- **Task goal**
All of the entries below need repeating exactly, apart from their images.
== Input material ==
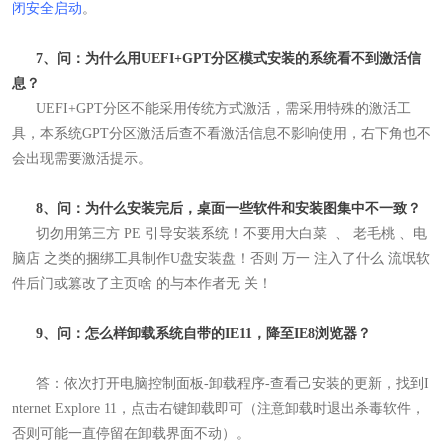
闭安全启动
。
7、问：为什么用UEFI+GPT分区模式安装的系统看不到激活信
息？
UEFI+GPT分区不能采用传统方式激活，需采用特殊的激活工
具，本系统GPT分区激活后查不看激活信息不影响使用，右下角也不
会出现需要激活提示
。
8、问：为什么安装完后，桌面一些软件和安装图集中不一致？
切勿用第三方 PE 引导安装系统！
不要用大白菜
、
老毛桃 、电
脑店 之类的捆绑工具制作U盘安装盘！否则 万一 注入了什么 流氓软
件后门或篡改了主页啥 的与本作者无 关！
9、问：怎么样卸载系统自带的IE11，降至IE8浏览器？
答：依次打开电脑控制面板-卸载程序-查看己安装的更新，找到I
nternet Explore 11，点击右键卸载即可（注意卸载时退出杀毒软件，
否则可能一直停留在卸载界面不动）。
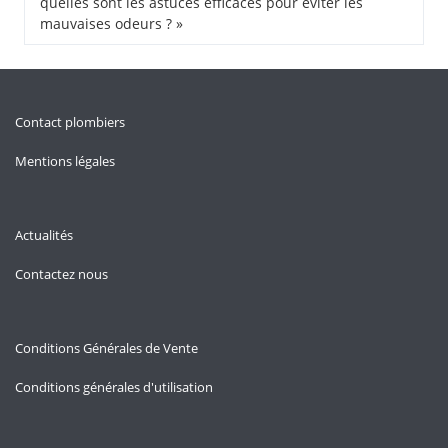
quelles sont les astuces efficaces pour éviter les
mauvaises odeurs ? »
Contact plombiers
Mentions légales
Actualités
Contactez nous
Conditions Générales de Vente
Conditions générales d'utilisation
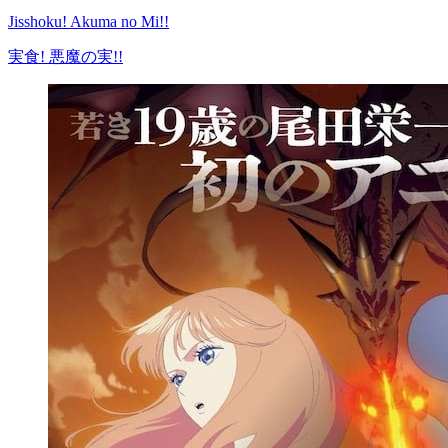
Jisshoku! Akuma no Mi!!
実食! 悪魔の実!!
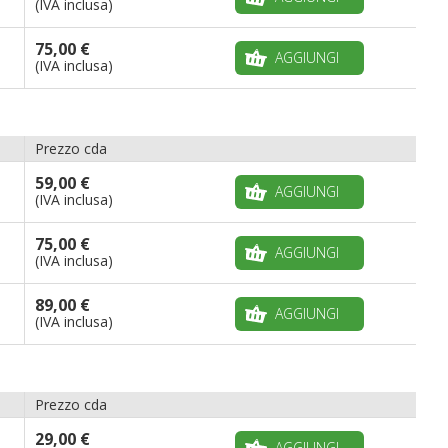
(IVA inclusa)
75,00 €
AGGIUNGI
(IVA inclusa)
Prezzo cda
59,00 €
AGGIUNGI
(IVA inclusa)
75,00 €
AGGIUNGI
(IVA inclusa)
89,00 €
AGGIUNGI
(IVA inclusa)
Prezzo cda
29,00 €
AGGIUNGI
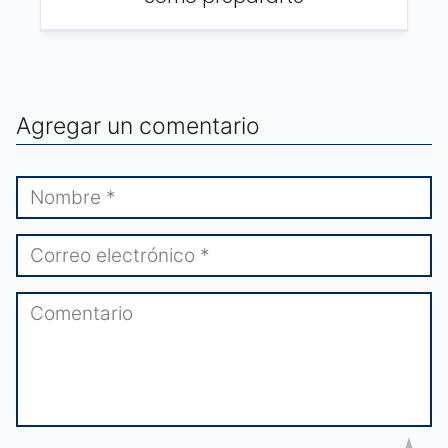
Agregar un comentario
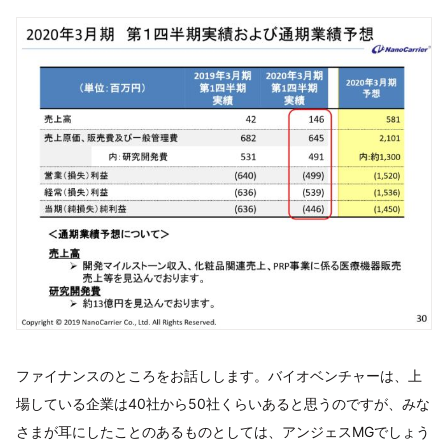
ファイナンスのところをお話しします。バイオベンチャーは、上
場している企業は40社から50社くらいあると思うのですが、みな
さまが耳にしたことのあるものとしては、アンジェスMGでしょう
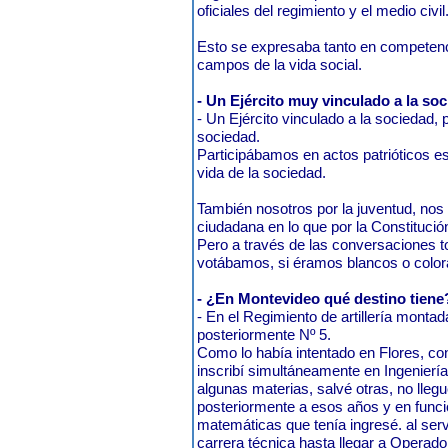
oficiales del regimiento y el medio civil
Esto se expresaba tanto en competenc
campos de la vida social.
- Un Ejército muy vinculado a la so
- Un Ejército vinculado a la sociedad,
sociedad.
Participábamos en actos patrióticos 
vida de la sociedad.
También nosotros por la juventud, nos 
ciudadana en lo que por la Constitució
Pero a través de las conversaciones 
votábamos, si éramos blancos o color
- ¿En Montevideo qué destino tiene
- En el Regimiento de artillería montada
posteriormente Nº 5.
Como lo había intentado en Flores, cont
inscribí simultáneamente en Ingenierí
algunas materias, salvé otras, no lleg
posteriormente a esos años y en funci
matemáticas que tenía ingresé. al servic
carrera técnica hasta llegar a Operad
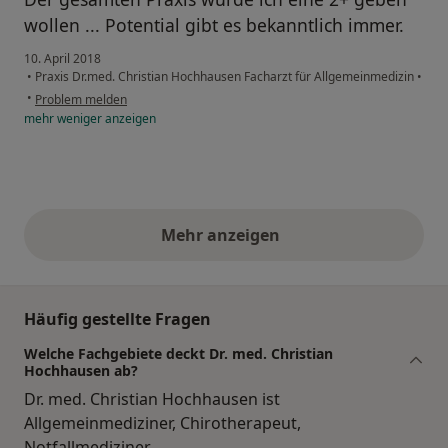
wollen ... Potential gibt es bekanntlich immer.
10. April 2018
•
Praxis Dr.med. Christian Hochhausen Facharzt für Allgemeinmedizin
•
•
Problem melden
mehr
weniger
anzeigen
Mehr anzeigen
obige Stellungnahmen
Häufig gestellte Fragen
Welche Fachgebiete deckt Dr. med. Christian
Hochhausen ab?
Dr. med. Christian Hochhausen ist
Allgemeinmediziner, Chirotherapeut,
Notfallmediziner.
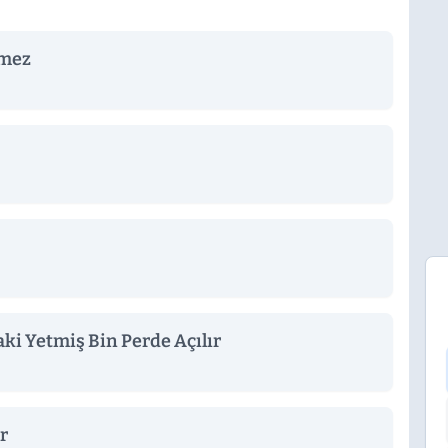
emez
ki Yetmiş Bin Perde Açılır
r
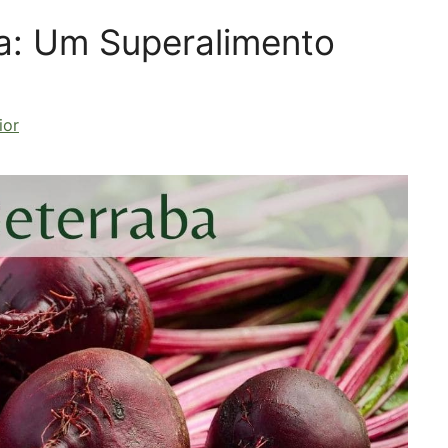
a: Um Superalimento
ior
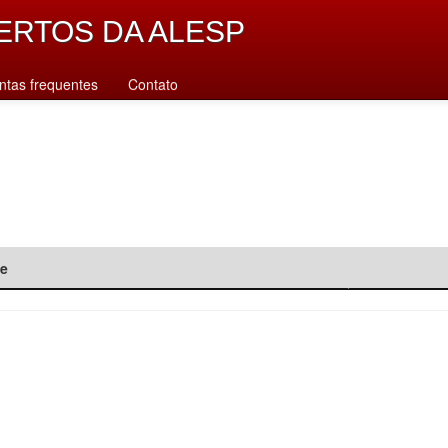
ERTOS DA ALESP
ntas frequentes
Contato
de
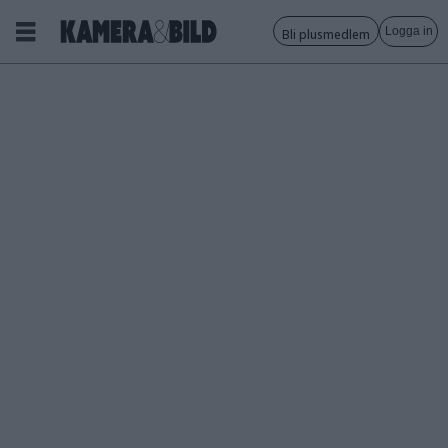
Logga in
Bli plusmedlem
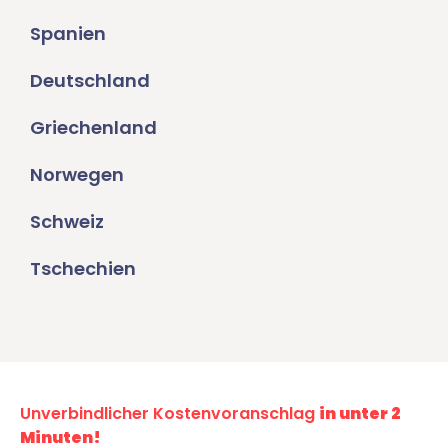
Spanien
Deutschland
Griechenland
Norwegen
Schweiz
Tschechien
Unverbindlicher Kostenvoranschlag
in unter 2
Minuten!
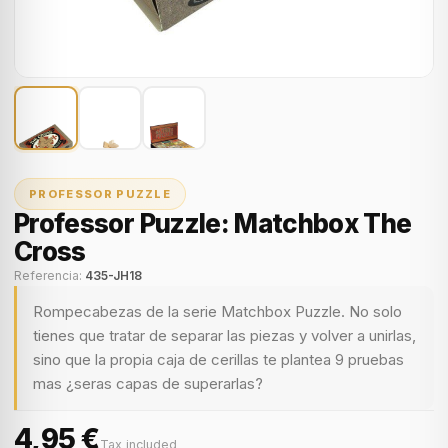
PROFESSOR PUZZLE
Professor Puzzle: Matchbox The
Cross
Referencia:
435-JH18
Rompecabezas de la serie Matchbox Puzzle. No solo
tienes que tratar de separar las piezas y volver a unirlas,
sino que la propia caja de cerillas te plantea 9 pruebas
mas ¿seras capas de superarlas?
4,95 €
Tax included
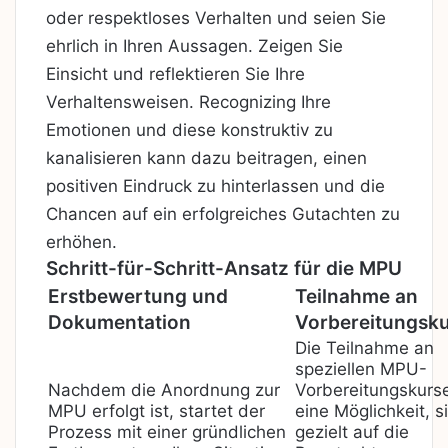
oder respektloses Verhalten und seien Sie
ehrlich in Ihren Aussagen. Zeigen Sie
Einsicht und reflektieren Sie Ihre
Verhaltensweisen. Recognizing Ihre
Emotionen und diese konstruktiv zu
kanalisieren kann dazu beitragen, einen
positiven Eindruck zu hinterlassen und die
Chancen auf ein erfolgreiches Gutachten zu
erhöhen.
Schritt-für-Schritt-Ansatz für die MPU
Erstbewertung und
Teilnahme an
Dokumentation
Vorbereitungsk
Die Teilnahme an
speziellen MPU-
Nachdem die Anordnung zur
Vorbereitungskurse
MPU erfolgt ist, startet der
eine Möglichkeit, s
Prozess mit einer gründlichen
gezielt auf die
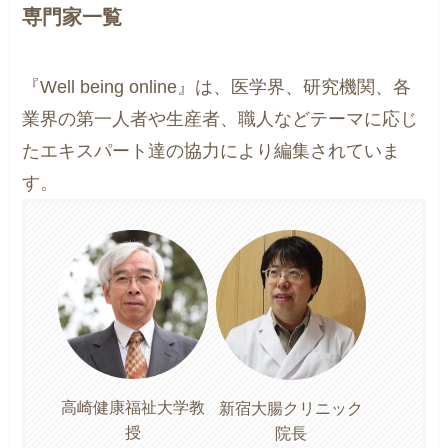
専門家一覧
『Well being online』は、医学界、研究機関、各
業界の第一人者や生産者、職人などテーマに応じ
たエキスパート達の協力により編集されていま
す。
高崎健康福祉大学教
新宿大腸クリニック
授
院長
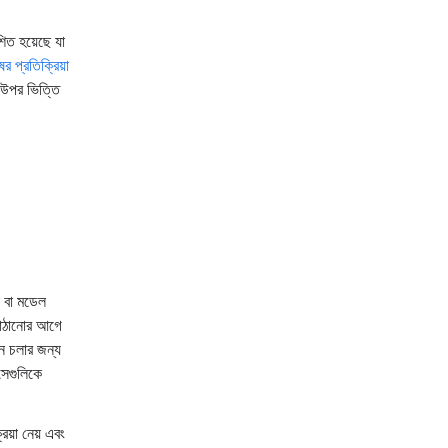
িত হয়েছে যা
ের প্রতিক্রিয়া
 উপর ভিত্তি
 বা মডেল
াঠানোর আগে
নে চলার জন্য
সেগুলিকে
িয়া নেয় এবং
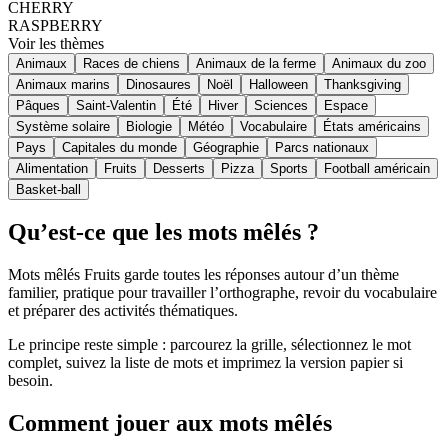
CHERRY
RASPBERRY
Voir les thèmes
Animaux
Races de chiens
Animaux de la ferme
Animaux du zoo
Animaux marins
Dinosaures
Noël
Halloween
Thanksgiving
Pâques
Saint-Valentin
Été
Hiver
Sciences
Espace
Système solaire
Biologie
Météo
Vocabulaire
États américains
Pays
Capitales du monde
Géographie
Parcs nationaux
Alimentation
Fruits
Desserts
Pizza
Sports
Football américain
Basket-ball
Qu’est-ce que les mots mêlés ?
Mots mêlés Fruits garde toutes les réponses autour d’un thème
familier, pratique pour travailler l’orthographe, revoir du vocabulaire
et préparer des activités thématiques.
Le principe reste simple : parcourez la grille, sélectionnez le mot
complet, suivez la liste de mots et imprimez la version papier si
besoin.
Comment jouer aux mots mêlés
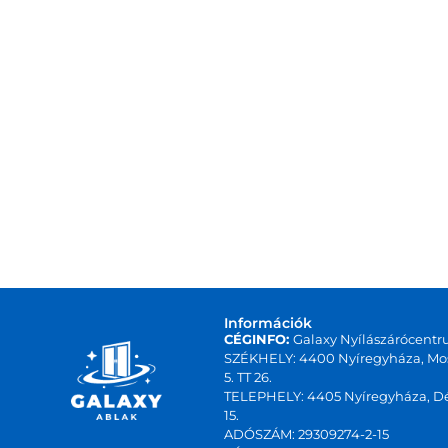
Információk
CÉGINFO:
Galaxy Nyílászárócentr
SZÉKHELY: 4400 Nyíregyháza, Mos
5. TT 26.
TELEPHELY: 4405 Nyíregyháza, Dé
15.
ADÓSZÁM: 29309274-2-15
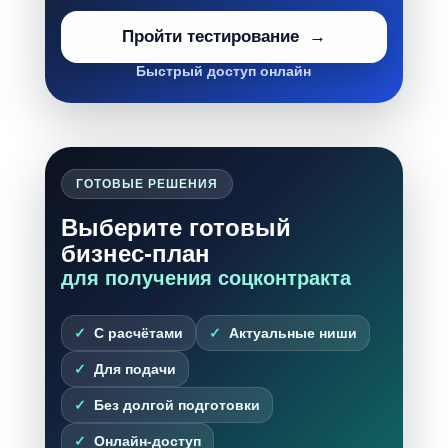
Пройти тестирование
Быстрый доступ онлайн
ГОТОВЫЕ РЕШЕНИЯ
Выберите готовый
бизнес-план
для получения соцконтракта
С расчётами
Актуальные ниши
Для подачи
Без долгой подготовки
Онлайн-доступ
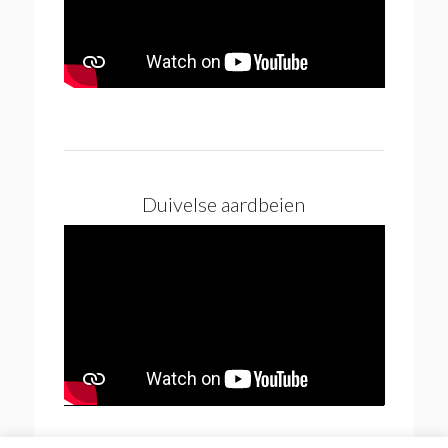
Duivelse aardbeien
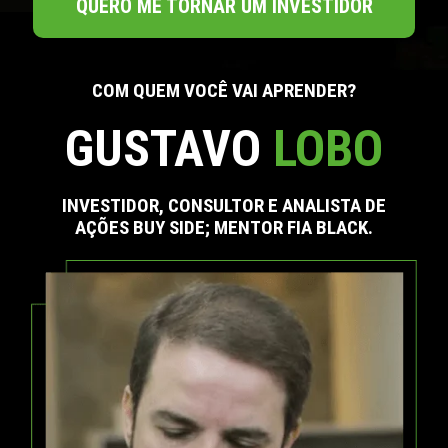
QUERO ME TORNAR UM INVESTIDOR
COM QUEM VOCÊ VAI APRENDER?
GUSTAVO
LOBO
INVESTIDOR, CONSULTOR E ANALISTA DE
AÇÕES BUY SIDE; MENTOR FIA BLACK.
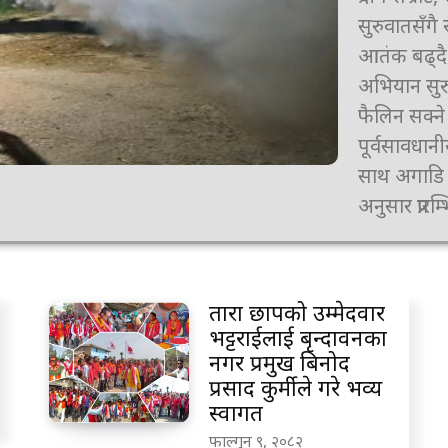
सुरुवातसँगै
आतंक बढ्दै
अभियान सुरु
फैलिन सक्न
पूर्वसावधानी
साथ अगाडि बढाएको हो। नगर 
अनुसार प्रारम्
तारा छापको उम्मेदवार
भट्टराईलाई बृन्दावनका
नगर प्रमुख बिनोद
प्रसाद कुर्मीले गरे भव्य
स्वागत
फाल्गुन ९, २०८२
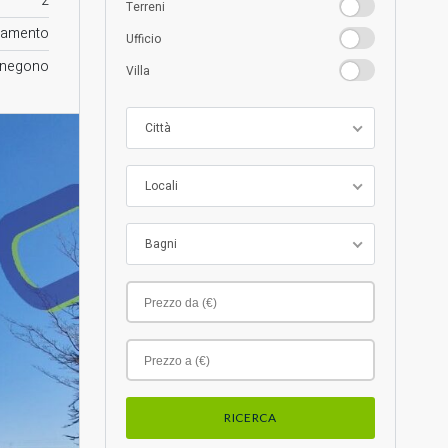
2
Terreni
Terreni
Case
tamento
Ufficio
Ufficio
enegono
Villa
Villa
Città
Locali
Bagni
===
- **Reply**
闭安全启动
。
7、问：为什么用UEFI+GPT分区模式安装的系统看不到激活信
息？
UEFI+GPT分区不能采用传统方式激活，需采用特殊的激活工
具，本系统GPT分区激活后查不看激活信息不影响使用，右下角也不
会出现需要激活提示
。
8、问：为什么安装完后，桌面一些软件和安装图集中不一致？
切勿用第三方 PE 引导安装系统！
不要用大白菜
、
老毛桃 、电
脑店 之类的捆绑工具制作U盘安装盘！否则 万一 注入了什么 流氓软
件后门或篡改了主页啥 的与本作者无 关！
9、问：怎么样卸载系统自带的IE11，降至IE8浏览器？
答：依次打开电脑控制面板-卸载程序-查看己安装的更新，找到I
nternet Explore 11，点击右键卸载即可（注意卸载时退出杀毒软件，
否则可能一直停留在卸载界面不动）。
quelles sont les astuces efficaces pour éviter les
mauvaises odeurs ? »
Contact plombiers
Mentions légales
Actualités
Contactez nous
Conditions Générales de Vente
Conditions générales d'utilisation
Jisshoku! Akuma no Mi!!
実食! 悪魔の実!!
(IVA inclusa)
75,00 €
AGGIUNGI
(IVA inclusa)
Prezzo cda
59,00 €
AGGIUNGI
(IVA inclusa)
75,00 €
AGGIUNGI
(IVA inclusa)
89,00 €
AGGIUNGI
(IVA inclusa)
Prezzo cda
29,00 €
AGGIUNGI
Agregar un comentario
ファイナンスのところをお話しします。バイオベンチャーは、上
場している企業は40社から50社くらいあると思うのですが、みな
さまが耳にしたことのあるものとしては、アンジェスMGでしょう
oficiales del regimiento y el medio civil
Esto se expresaba tanto en competenc
campos de la vida social.
- Un Ejército muy vinculado a la so
- Un Ejército vinculado a la sociedad,
sociedad.
Participábamos en actos patrióticos 
vida de la sociedad.
También nosotros por la juventud, nos 
ciudadana en lo que por la Constitució
Pero a través de las conversaciones 
votábamos, si éramos blancos o color
- ¿En Montevideo qué destino tiene
- En el Regimiento de artillería montada
posteriormente Nº 5.
Como lo había intentado en Flores, cont
inscribí simultáneamente en Ingenierí
algunas materias, salvé otras, no lleg
posteriormente a esos años y en funci
matemáticas que tenía ingresé. al servic
carrera técnica hasta llegar a Operad
wollen ... Potential gibt es bekanntlich immer.
10. April 2018
•
Praxis Dr.med. Christian Hochhausen Facharzt für Allgemeinmedizin
•
•
Problem melden
mehr
weniger
anzeigen
Mehr anzeigen
obige Stellungnahmen
Häufig gestellte Fragen
Welche Fachgebiete deckt Dr. med. Christian
Hochhausen ab?
Dr. med. Christian Hochhausen ist
Allgemeinmediziner, Chirotherapeut,
Notfallmediziner.
emez
ki Yetmiş Bin Perde Açılır
r
a: Um Superalimento
ior
ERTOS DA ALESP
ntas frequentes
Contato
de
Logga in
Bli plusmedlem
Spanien
Deutschland
Griechenland
Norwegen
Schweiz
Tschechien
Unverbindlicher Kostenvoranschlag
in unter 2
Minuten!
PROFESSOR PUZZLE
Professor Puzzle: Matchbox The
Cross
Referencia:
435-JH18
Rompecabezas de la serie Matchbox Puzzle. No solo
tienes que tratar de separar las piezas y volver a unirlas,
sino que la propia caja de cerillas te plantea 9 pruebas
mas ¿seras capas de superarlas?
4,95 €
Tax included
oder respektloses Verhalten und seien Sie
ehrlich in Ihren Aussagen. Zeigen Sie
Einsicht und reflektieren Sie Ihre
Verhaltensweisen. Recognizing Ihre
Emotionen und diese konstruktiv zu
kanalisieren kann dazu beitragen, einen
positiven Eindruck zu hinterlassen und die
Chancen auf ein erfolgreiches Gutachten zu
erhöhen.
Schritt-für-Schritt-Ansatz für die MPU
Erstbewertung und
Teilnahme an
Dokumentation
Vorbereitungsk
Die Teilnahme an
speziellen MPU-
Nachdem die Anordnung zur
Vorbereitungskurse
MPU erfolgt ist, startet der
eine Möglichkeit, s
Prozess mit einer gründlichen
gezielt auf die
専門家一覧
『Well being online』は、医学界、研究機関、各
業界の第一人者や生産者、職人などテーマに応じ
たエキスパート達の協力により編集されていま
す。
高崎健康福祉大学教
新宿大腸クリニック
授
院長
িত হয়েছে যা
ের প্রতিক্রিয়া
 উপর ভিত্তি
 বা মডেল
াঠানোর আগে
নে চলার জন্য
সেগুলিকে
িয়া নেয় এবং
CHERRY
RASPBERRY
Voir les thèmes
Animaux
Races de chiens
Animaux de la ferme
Animaux du zoo
Animaux marins
Dinosaures
Noël
Halloween
Thanksgiving
Pâques
Saint-Valentin
Été
Hiver
Sciences
Espace
Système solaire
Biologie
Météo
Vocabulaire
États américains
Pays
Capitales du monde
Géographie
Parcs nationaux
Alimentation
Fruits
Desserts
Pizza
Sports
Football américain
Basket-ball
Qu’est-ce que les mots mêlés ?
Mots mêlés Fruits garde toutes les réponses autour d’un thème
familier, pratique pour travailler l’orthographe, revoir du vocabulaire
et préparer des activités thématiques.
Le principe reste simple : parcourez la grille, sélectionnez le mot
complet, suivez la liste de mots et imprimez la version papier si
besoin.
Comment jouer aux mots mêlés
Információk
CÉGINFO:
Galaxy Nyílászárócentr
SZÉKHELY: 4400 Nyíregyháza, Mos
5. TT 26.
TELEPHELY: 4405 Nyíregyháza, Dé
15.
ADÓSZÁM: 29309274-2-15
Пройти тестирование
Быстрый доступ онлайн
ГОТОВЫЕ РЕШЕНИЯ
Выберите готовый
бизнес-план
для получения соцконтракта
С расчётами
Актуальные ниши
Для подачи
Без долгой подготовки
Онлайн-доступ
Duivelse aardbeien
QUERO ME TORNAR UM INVESTIDOR
COM QUEM VOCÊ VAI APRENDER?
GUSTAVO
LOBO
INVESTIDOR, CONSULTOR E ANALISTA DE
AÇÕES BUY SIDE; MENTOR FIA BLACK.
सुरुवातसँगै
आतंक बढ्दै
अभियान सुरु
फैलिन सक्न
पूर्वसावधानी
साथ अगाडि बढाएको हो। नगर 
अनुसार प्रारम्
तारा छापको उम्मेदवार
भट्टराईलाई बृन्दावनका
नगर प्रमुख बिनोद
प्रसाद कुर्मीले गरे भव्य
स्वागत
फाल्गुन ९, २०८२
2
Terreni
Terreni
Case
tamento
Ufficio
Ufficio
enegono
Villa
Villa
Città
Locali
Bagni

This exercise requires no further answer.